RAL 110-1 vs Vaguely Mauve
RAL 110-1 is a RAL Effect color while Vaguely Mauve comes from Sherwin-Williams. RAL 110-1 reads as white, while Vaguely Mauve reads as grey — two distinct hue families, not close cousins. At LRV 80 vs 57, RAL 110-1 will read as the brighter of the two — a 22-point gap that matters most in north-facing or low-light rooms. At ΔE 12.1, these are genuinely distinct colors — a strong contrast if used together, or a meaningful choice between two different directions. Below you'll find 1 real-room photo comparison where both colors appear side by side, plus 5 simulated room previews.
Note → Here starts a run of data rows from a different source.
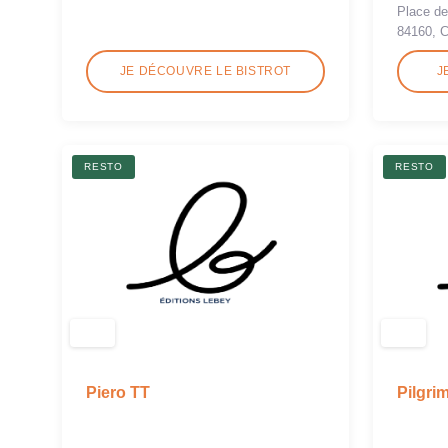
Place de
84160, 
JE DÉCOUVRE LE BISTROT
J
RESTO
RESTO
Piero TT
Pilgri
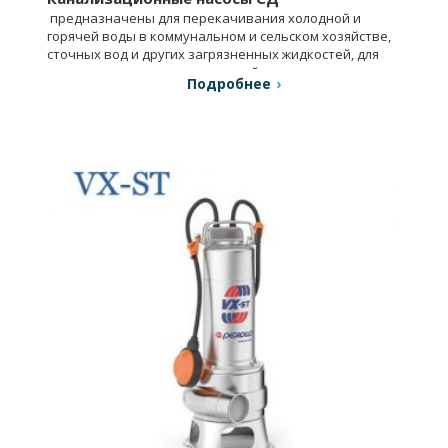
предназначены для перекачивания холодной и
горячей воды в коммунальном и сельском хозяйстве,
сточных вод и других загрязненных жидкостей, для
систем орошения и канализаций.
Подробнее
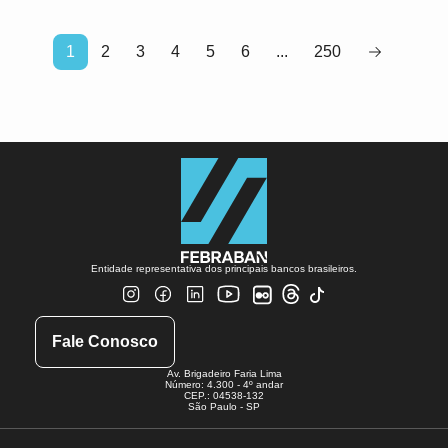
1
2
3
4
5
6
...
250
Entidade representativa dos principais bancos brasileiros.
Fale Conosco
Av. Brigadeiro Faria Lima
Número: 4.300 - 4º andar
CEP.: 04538-132
São Paulo - SP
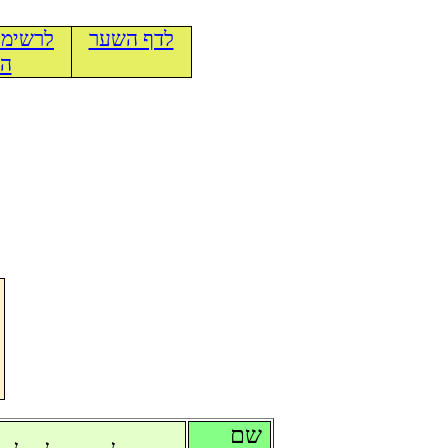
לדף השער
לרשימת
הכ
שם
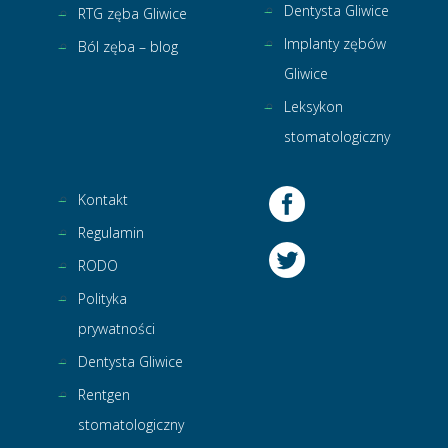
Dentysta Gliwice
RTG zęba Gliwice
Implanty zębów
Ból zęba – blog
Gliwice
Leksykon
stomatologiczny
Kontakt
Regulamin
RODO
Polityka
prywatności
Dentysta Gliwice
Rentgen
stomatologiczny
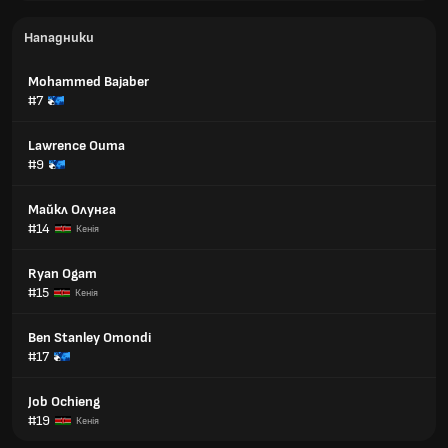
Нападники
Mohammed Bajaber
#7
Lawrence Ouma
#9
Майкл Олунга
#14
Кенія
Ryan Ogam
#15
Кенія
Ben Stanley Omondi
#17
Job Ochieng
#19
Кенія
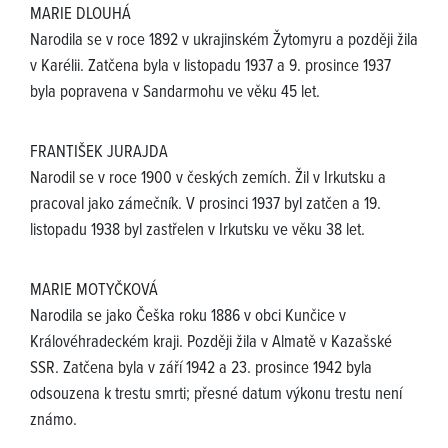
MARIE DLOUHÁ
Narodila se v roce 1892 v ukrajinském Žytomyru a později žila
v Karélii. Zatčena byla v listopadu 1937 a 9. prosince 1937
byla popravena v Sandarmohu ve věku 45 let.
FRANTIŠEK JURAJDA
Narodil se v roce 1900 v českých zemích. Žil v Irkutsku a
pracoval jako zámečník. V prosinci 1937 byl zatčen a 19.
listopadu 1938 byl zastřelen v Irkutsku ve věku 38 let.
MARIE MOTYČKOVÁ
Narodila se jako Češka roku 1886 v obci Kunčice v
Královéhradeckém kraji. Později žila v Almatě v Kazašské
SSR. Zatčena byla v září 1942 a 23. prosince 1942 byla
odsouzena k trestu smrti; přesné datum výkonu trestu není
známo.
RAL 110-1 vs Vaguely Mauve in Real Spaces
1 real room side by side. Seeing RAL 110-1 and Vaguely Mauve in actual rooms makes the difference concrete; browse the spaces below to get a feel for how each color lives on a wall.
Bedroom
Bedroom walls are often seen under warm artificial light, a context that shifts both colors from how they look on a chip. The LRV gap is large enough that RAL 110-1 will make the room feel meaningfully brighter than Vaguely Mauve would.
Color Details
RAL 110-1 vs Vaguely Mauve Simulated Comparison
5 simulated room previews — drag the slider on each to see RAL 110-1 on one side and Vaguely Mauve on the other.
Digital color is approximate. These simulations are generated from the manufacturer's hex values and overlaid on grayscale room photos — your screen's calibration, brightness, and viewing angle all affect how they render. Before committing to either color, test physical samples in your own space under the light you actually live with.
More RAL 110-1 comparisons
See how RAL 110-1 stacks up against other well-photographed colors across different brands and tones.